Since the establishment of professional sports there has been the attitude that men don’t want women in “their territory.”
The 1992 film “A League of Their Own” has a lot to do about most men taking it as a joke when an all-women’s baseball team is started. Even though the team is started to stop Major League Baseball from going under during World War II, men still mock the women trying to make it in the sport.
The Women’s National Basketball League doesn’t get nearly as much coverage as the men’s league and average salaries don’t even reach six figures.
There is an obvious imbalance of men-to-women in professional sports.
It was a huge step for women when Jen Welter was given a position as “assistant coaching intern” for the Arizona Cardinals. Welter is the first woman to ever coach within the NFL.
Just five weeks after Welter’s internship began, it ended.
Welter was brought on as an intern, coaching through the first three preseason games, with the option for the Cardinals to pick her up as a full time coach.
Welter wasn’t offered a position, just like every coaching intern this year.
The fact that Welter wasn’t offered a coaching position isn’t what upsets me, it’s that as women we offer a very unique and effective perspective to sports but are written off because we’re not men.
When sports are male dominated they are told to push, always push past any pain, emotional or physical.
Women can be emotional beings, but it’s an advantage when it comes to playing and coaching sports.
When a problem occurs, women recognize the problem and find healthy ways to deal with it, instead of ignoring it and letting more problems bottle up.
In an interview with Fortune.com Welter talks about the first interaction she had with Cardinal safety Ty Mathieu.

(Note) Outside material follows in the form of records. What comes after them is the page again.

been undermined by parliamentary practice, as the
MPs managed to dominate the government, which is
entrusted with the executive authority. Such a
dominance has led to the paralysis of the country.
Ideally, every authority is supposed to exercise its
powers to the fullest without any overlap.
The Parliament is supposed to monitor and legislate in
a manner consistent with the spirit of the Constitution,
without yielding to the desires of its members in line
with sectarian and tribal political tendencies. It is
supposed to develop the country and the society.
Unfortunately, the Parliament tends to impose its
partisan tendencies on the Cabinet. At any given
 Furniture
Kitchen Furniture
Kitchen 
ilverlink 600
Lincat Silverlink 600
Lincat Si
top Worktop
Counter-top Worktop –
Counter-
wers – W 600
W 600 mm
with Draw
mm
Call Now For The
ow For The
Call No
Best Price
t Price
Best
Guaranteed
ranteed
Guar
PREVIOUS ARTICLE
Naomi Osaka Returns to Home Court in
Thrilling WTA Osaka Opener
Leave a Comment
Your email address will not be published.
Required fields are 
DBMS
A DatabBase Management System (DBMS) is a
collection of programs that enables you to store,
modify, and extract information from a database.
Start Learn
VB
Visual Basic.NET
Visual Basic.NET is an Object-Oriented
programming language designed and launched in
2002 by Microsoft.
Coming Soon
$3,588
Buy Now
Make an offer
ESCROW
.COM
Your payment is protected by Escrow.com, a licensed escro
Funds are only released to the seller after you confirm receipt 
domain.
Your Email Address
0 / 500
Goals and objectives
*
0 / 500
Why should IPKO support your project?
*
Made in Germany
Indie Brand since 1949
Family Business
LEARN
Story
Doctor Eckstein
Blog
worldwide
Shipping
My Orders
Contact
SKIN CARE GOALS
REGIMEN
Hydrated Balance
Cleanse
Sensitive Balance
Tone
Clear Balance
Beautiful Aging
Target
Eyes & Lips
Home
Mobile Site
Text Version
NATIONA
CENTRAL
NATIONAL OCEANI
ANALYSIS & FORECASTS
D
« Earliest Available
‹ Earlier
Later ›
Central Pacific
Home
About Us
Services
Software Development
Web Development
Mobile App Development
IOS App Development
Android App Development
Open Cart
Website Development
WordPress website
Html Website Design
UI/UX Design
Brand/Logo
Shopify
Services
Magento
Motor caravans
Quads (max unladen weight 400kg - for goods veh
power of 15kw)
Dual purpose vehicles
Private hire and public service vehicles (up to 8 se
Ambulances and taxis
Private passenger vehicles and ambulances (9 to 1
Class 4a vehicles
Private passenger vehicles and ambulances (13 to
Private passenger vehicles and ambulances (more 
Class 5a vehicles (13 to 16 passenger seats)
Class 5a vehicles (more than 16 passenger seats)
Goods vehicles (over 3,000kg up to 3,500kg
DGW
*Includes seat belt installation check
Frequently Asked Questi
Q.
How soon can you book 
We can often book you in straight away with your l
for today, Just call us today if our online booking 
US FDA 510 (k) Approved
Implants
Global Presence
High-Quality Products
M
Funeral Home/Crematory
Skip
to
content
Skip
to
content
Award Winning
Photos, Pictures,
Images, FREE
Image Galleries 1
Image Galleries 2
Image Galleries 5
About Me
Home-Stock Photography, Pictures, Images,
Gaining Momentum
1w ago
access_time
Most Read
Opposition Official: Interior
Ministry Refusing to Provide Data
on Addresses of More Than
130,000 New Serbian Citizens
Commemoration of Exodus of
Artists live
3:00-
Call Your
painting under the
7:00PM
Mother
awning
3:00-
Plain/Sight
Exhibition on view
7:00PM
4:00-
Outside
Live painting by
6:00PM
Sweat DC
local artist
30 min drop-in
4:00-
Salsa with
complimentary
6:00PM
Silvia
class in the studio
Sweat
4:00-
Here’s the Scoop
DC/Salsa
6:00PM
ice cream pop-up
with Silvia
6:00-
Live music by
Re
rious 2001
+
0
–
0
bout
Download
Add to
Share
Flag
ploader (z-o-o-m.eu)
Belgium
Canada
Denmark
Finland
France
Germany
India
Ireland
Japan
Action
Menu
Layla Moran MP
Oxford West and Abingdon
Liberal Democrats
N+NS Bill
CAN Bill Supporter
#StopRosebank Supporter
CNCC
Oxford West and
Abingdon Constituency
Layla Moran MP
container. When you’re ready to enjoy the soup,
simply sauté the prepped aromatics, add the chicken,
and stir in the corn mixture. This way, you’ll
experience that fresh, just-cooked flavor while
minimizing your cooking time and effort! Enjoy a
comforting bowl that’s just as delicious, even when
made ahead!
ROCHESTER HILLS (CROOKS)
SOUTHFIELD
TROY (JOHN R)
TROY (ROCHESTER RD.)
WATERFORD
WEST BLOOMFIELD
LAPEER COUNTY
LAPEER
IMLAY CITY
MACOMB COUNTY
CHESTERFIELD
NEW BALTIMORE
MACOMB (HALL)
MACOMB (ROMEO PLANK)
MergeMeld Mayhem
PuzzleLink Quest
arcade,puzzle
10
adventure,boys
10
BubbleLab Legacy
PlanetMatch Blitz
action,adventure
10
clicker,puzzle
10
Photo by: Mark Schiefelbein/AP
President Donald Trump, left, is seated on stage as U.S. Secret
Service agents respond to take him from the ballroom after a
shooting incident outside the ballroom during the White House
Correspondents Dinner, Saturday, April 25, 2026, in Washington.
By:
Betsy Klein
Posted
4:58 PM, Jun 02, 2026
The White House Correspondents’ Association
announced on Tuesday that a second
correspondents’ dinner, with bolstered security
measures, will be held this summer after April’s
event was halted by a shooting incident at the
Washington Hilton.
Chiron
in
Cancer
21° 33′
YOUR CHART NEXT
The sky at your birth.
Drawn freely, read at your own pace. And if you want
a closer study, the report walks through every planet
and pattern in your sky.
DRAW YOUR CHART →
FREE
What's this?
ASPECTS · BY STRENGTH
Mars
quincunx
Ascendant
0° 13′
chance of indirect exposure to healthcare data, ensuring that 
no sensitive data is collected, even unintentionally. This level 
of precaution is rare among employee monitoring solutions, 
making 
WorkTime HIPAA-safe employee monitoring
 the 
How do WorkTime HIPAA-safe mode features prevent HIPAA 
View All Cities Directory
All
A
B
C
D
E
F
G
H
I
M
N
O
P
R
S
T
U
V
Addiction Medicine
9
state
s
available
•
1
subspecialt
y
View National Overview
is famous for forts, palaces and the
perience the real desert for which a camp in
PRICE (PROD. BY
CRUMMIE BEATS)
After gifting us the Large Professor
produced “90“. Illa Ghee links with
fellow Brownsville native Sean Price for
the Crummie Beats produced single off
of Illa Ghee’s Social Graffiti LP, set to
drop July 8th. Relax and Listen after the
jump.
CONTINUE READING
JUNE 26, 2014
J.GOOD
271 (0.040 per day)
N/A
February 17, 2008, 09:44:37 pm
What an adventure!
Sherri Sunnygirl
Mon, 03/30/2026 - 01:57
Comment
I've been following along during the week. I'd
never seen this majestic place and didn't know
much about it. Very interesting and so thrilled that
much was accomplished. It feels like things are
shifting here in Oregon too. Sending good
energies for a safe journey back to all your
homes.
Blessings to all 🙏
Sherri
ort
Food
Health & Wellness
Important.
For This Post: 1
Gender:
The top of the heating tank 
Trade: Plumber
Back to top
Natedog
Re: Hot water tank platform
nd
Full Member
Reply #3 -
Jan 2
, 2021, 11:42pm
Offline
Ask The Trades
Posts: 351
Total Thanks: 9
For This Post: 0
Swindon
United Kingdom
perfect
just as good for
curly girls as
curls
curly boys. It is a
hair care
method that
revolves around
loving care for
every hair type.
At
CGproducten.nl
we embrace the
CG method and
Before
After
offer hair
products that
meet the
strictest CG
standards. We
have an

Mathieu wasn’t happy about his previous season, as he frequently struggled with injuries.
Welter sat down with Mathieu and broke down the psychology of injury in athletes.
Welter then quoted Mathieu saying, “Nobody has ever brought that up to me.”
Women bring a fresh perspective to sports.
We will do things in a way that wouldn’t even occur to men because of how differently we are wired.
Welter takes the time to get to know the guys on the team as people instead of just players.
Showing compassion for players is an incredible way to lead a team, whereas male coaches are known for getting in players’ faces and yelling.
This is only an effective teaching method for so long, until everyone gets burned out from all the yelling.
If screaming was an effective teaching method than you would see kindergarten teachers yelling as students get their ABC’s wrong.
Players from the Cardinals came out to the media telling stories of some of Welter’s coaching as well. Before the preseason games Welter coached with the Cardinals she hand-wrote notes for each player and put them in their lockers.
The notes were simple, just reminders of what they’ve talked about in practice, but specific to each player—reminding the smaller guys to rely on their speed, or the bigger guys to use their size to their advantage
I’m not trying to say that coaching sports should be all about emotions and feel-good stuff, but there is a place in athletics for backing away from a situation and assessing every aspect of it and treating players like they are more than their statistics.
Women are just as useful in coaching as men, and I believe if Jen Welter isn’t the woman to prove it then another woman will soon.